=== Work item ===
Give the count of lines in the entries that include "Grün", and write nothing besides it.

=== Data for the task ===
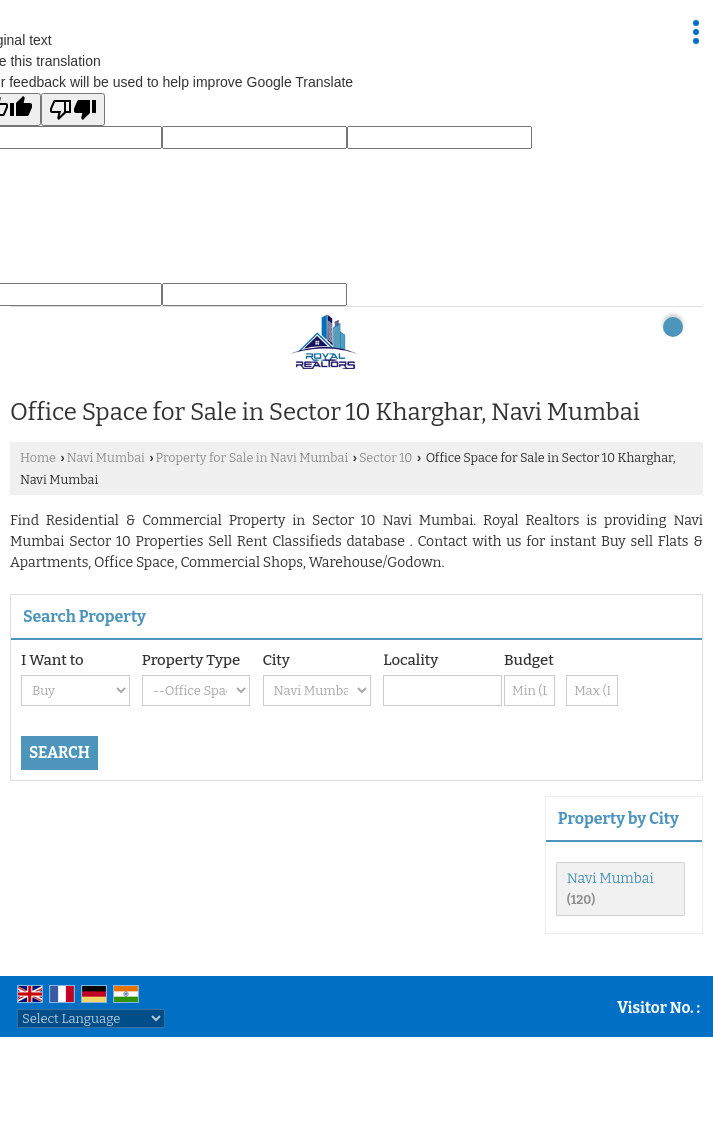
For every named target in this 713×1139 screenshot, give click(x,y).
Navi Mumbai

...

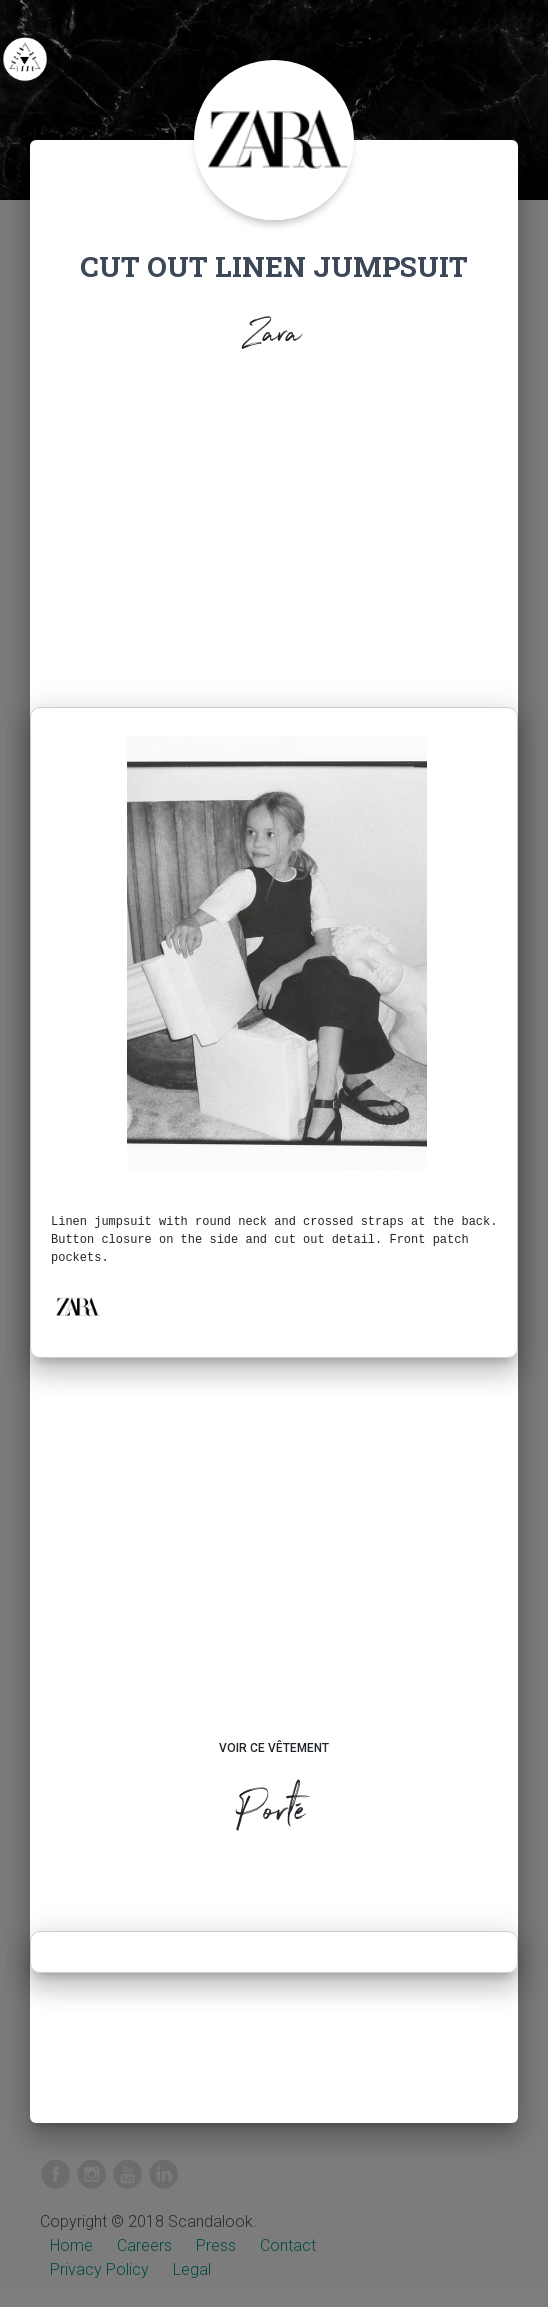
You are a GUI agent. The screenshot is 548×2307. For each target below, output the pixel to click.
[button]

* * *

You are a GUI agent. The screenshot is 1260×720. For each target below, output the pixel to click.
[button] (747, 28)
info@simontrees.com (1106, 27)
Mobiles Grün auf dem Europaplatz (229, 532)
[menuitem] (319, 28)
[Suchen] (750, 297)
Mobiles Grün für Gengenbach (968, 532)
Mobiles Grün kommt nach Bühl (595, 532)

=== Exercise result ===
3